Parallel Independent Calls

import asyncio

# BAD: Sequential — total time = sum of all calls
user = await fetch_user(user_id)
orders = await fetch_orders(user_id)
prefs = await fetch_preferences(user_id)
# Total: 100ms + 80ms + 50ms = 230ms

# GOOD: Parallel — total time = max of all calls
user, orders, prefs = await asyncio.gather(
    fetch_user(user_id),
    fetch_orders(user_id),
    fetch_preferences(user_id),
)
# Total: max(100ms, 80ms, 50ms) = 100ms

Response Caching

from functools import lru_cache
from datetime import datetime, timedelta

cache: dict[str, tuple[any, datetime]] = {}

async def cached_fetch(key: str, fetcher, ttl_seconds: int = 60):
    if key in cache:
        value, expires = cache[key]
        if datetime.utcnow() < expires:
            return value

    value = await fetcher()
    cache[key] = (value, datetime.utcnow() + timedelta(seconds=ttl_seconds))
    return value

Common Mistakes

Mistake 1: Profiling in development only.

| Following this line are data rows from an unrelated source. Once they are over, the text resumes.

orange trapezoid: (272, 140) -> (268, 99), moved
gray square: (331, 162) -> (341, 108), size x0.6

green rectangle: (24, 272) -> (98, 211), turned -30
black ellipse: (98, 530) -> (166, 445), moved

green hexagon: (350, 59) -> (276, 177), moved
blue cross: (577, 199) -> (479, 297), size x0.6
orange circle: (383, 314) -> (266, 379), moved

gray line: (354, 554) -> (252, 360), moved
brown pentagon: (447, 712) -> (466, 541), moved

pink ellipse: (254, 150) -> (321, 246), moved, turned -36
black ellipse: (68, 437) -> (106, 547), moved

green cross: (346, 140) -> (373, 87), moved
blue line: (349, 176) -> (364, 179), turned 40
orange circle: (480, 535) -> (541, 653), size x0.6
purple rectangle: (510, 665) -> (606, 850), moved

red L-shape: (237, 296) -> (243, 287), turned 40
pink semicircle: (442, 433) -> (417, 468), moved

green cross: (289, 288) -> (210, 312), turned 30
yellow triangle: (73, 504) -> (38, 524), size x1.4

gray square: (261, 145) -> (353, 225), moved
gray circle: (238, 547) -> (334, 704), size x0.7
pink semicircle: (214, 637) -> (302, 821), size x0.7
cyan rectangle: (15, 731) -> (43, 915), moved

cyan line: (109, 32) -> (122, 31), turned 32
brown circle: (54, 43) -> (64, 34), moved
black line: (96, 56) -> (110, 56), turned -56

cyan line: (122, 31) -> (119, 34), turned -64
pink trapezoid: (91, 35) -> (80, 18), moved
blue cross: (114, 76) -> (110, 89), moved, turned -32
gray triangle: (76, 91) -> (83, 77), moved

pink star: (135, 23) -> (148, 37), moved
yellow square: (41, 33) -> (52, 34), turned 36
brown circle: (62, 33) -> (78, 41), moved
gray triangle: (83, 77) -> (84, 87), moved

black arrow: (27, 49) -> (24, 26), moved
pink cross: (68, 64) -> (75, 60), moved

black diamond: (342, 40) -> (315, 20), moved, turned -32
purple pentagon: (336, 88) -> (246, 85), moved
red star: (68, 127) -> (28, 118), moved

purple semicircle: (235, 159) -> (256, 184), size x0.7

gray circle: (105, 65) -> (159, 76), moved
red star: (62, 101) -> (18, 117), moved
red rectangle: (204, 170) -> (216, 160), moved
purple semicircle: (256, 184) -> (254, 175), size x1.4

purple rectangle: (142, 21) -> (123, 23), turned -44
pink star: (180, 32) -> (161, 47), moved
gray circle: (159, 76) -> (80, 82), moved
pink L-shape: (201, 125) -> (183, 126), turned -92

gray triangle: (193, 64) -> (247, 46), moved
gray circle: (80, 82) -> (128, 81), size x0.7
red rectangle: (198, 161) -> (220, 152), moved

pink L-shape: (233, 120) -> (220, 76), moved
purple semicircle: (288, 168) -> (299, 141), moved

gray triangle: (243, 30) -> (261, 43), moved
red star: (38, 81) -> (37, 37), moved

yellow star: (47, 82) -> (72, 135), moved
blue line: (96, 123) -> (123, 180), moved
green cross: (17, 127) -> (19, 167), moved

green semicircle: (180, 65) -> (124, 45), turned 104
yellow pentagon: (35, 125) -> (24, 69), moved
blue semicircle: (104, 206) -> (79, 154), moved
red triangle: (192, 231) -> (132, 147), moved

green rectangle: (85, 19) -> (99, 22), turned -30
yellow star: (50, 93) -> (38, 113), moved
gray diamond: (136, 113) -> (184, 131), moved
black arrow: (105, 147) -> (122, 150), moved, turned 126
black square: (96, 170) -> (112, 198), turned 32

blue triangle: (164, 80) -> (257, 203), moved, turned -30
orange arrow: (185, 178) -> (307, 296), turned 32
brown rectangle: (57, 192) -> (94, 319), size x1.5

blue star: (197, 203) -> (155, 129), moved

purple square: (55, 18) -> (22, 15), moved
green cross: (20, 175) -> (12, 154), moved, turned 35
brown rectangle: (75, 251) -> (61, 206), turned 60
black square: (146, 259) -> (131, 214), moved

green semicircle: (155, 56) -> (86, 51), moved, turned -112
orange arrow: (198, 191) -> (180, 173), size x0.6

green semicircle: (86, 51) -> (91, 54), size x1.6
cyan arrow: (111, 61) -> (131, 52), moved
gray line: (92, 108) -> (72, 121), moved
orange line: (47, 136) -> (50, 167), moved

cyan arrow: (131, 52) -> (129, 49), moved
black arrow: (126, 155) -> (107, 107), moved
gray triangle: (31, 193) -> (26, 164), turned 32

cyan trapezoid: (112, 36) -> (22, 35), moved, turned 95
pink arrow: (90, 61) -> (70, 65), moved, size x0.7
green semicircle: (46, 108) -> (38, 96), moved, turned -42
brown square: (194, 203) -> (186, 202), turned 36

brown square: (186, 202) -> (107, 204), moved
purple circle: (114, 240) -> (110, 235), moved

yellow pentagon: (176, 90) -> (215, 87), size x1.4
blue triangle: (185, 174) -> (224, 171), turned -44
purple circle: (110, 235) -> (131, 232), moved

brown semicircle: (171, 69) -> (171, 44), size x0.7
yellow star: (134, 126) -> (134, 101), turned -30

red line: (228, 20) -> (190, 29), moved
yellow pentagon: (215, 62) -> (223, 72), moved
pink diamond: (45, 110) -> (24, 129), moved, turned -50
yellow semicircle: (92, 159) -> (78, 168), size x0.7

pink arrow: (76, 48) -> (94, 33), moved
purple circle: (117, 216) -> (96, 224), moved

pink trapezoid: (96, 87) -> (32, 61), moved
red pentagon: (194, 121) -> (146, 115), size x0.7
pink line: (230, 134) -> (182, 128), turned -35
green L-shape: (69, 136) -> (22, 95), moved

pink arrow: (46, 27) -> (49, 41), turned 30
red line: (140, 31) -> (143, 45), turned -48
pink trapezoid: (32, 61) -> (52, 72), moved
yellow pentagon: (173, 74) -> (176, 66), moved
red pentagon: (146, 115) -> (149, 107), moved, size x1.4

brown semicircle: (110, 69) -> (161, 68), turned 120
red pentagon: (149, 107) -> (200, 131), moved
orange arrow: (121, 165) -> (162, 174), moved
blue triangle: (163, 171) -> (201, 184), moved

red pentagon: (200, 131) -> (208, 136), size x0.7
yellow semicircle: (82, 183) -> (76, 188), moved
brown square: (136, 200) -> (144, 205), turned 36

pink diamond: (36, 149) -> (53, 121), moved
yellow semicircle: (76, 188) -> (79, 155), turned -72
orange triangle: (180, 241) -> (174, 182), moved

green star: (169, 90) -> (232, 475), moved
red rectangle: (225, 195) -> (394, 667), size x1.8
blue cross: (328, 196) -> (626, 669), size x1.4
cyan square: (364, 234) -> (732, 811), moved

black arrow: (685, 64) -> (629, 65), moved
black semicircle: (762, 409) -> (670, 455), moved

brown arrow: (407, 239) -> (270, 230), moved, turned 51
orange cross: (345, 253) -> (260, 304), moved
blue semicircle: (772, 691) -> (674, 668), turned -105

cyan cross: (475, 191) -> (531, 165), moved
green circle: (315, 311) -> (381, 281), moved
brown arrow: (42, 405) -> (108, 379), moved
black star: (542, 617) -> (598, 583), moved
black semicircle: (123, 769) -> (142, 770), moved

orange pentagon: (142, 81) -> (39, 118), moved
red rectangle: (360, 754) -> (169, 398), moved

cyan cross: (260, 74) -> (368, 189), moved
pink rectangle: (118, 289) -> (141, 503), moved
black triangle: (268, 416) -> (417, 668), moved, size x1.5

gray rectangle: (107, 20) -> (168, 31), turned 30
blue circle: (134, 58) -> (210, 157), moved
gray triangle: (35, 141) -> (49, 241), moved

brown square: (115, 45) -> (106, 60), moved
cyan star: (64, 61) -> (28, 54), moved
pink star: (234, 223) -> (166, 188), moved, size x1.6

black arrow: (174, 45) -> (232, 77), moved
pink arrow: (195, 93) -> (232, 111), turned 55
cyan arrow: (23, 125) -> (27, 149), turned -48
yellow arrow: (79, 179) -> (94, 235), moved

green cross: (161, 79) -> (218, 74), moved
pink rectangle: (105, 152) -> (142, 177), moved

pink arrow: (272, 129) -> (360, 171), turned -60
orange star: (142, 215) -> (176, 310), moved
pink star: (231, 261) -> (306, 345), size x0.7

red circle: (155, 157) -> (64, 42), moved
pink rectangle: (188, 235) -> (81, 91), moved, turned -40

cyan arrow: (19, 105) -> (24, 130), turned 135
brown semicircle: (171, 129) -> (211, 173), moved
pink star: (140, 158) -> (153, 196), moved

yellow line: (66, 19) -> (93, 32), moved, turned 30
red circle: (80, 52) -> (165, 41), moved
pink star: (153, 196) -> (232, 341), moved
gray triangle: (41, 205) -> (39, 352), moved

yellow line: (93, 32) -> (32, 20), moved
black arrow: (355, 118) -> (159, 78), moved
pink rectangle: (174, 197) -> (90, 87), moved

Development databases have less data, no contention, and local latency. Always profile in production or staging with realistic data.

Mistake 2: Adding caching before understanding the bottleneck. Caching a fast query saves nothing. Profile first, cache the slow parts.

Mistake 3: No timeouts on external calls. One slow external dependency without a timeout can cascade into a full system outage.

Takeaways

Debugging slow APIs requires systematic measurement. Instrument request timing. Profile database queries. Find N+1 patterns. Time external API calls. Monitor connection pool health. Parallelize independent operations. The fix is usually in the data access layer, not the application logic.